Oversubscription in HistGradientBoosting with pytest-xdist
See original GitHub issueWhen running tests with pytest-xdist on a machine with 12 (physical) CPU machine, the use of OpenMP in HistGradientBoosting seem to lead to significant over-subscription,
pytest sklearn/ensemble/_hist_gradient_boosting/gradient_boosting.py -v
for me takes 0.85s. This runs 2 docstrings on training GBDT classifier and regressor on iris and boston datasets respectively.
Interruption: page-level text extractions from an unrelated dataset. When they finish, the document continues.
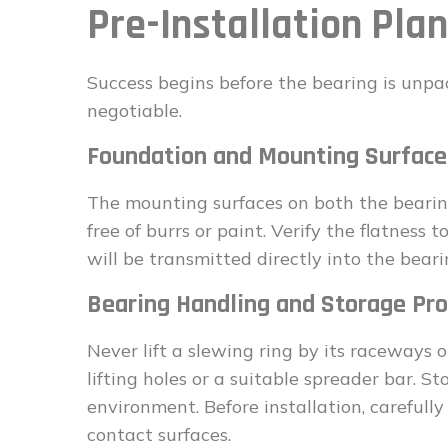
Pre-Installation Pla
Success begins before the bearing is unpac
negotiable.
Foundation and Mounting Surface
The mounting surfaces on both the bearing
free of burrs or paint. Verify the flatness
will be transmitted directly into the beari
Bearing Handling and Storage Pro
Never lift a slewing ring by its raceways 
lifting holes or a suitable spreader bar. St
environment. Before installation, carefull
contact surfaces.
- Running thin on 2 parallel processes with (
-n 2
) takes 56s (and 50 threads are created). - Running with 2 processes and
OMP_NUM_THREADS=2
takes 0.52s
While I understand the case of catastrophic oversubscription when N_CPU_THREADS**2
threads are created on a machine with many cores, here we create 2*N_CPU_THREADS
only as compared to 1*N_CPU_THREADS
and get a 10x slowdown.
Can someone reproduce it? Here using scikit-learn master, and a conda env on Linux with latest numpy scipy nomkl python=3.7
.
Because pytest-xdist uses its own parallelism system (not sure what it does exactly) I guess this won’t be addressed by threadpoolctl https://github.com/scikit-learn/scikit-learn/issues/14979?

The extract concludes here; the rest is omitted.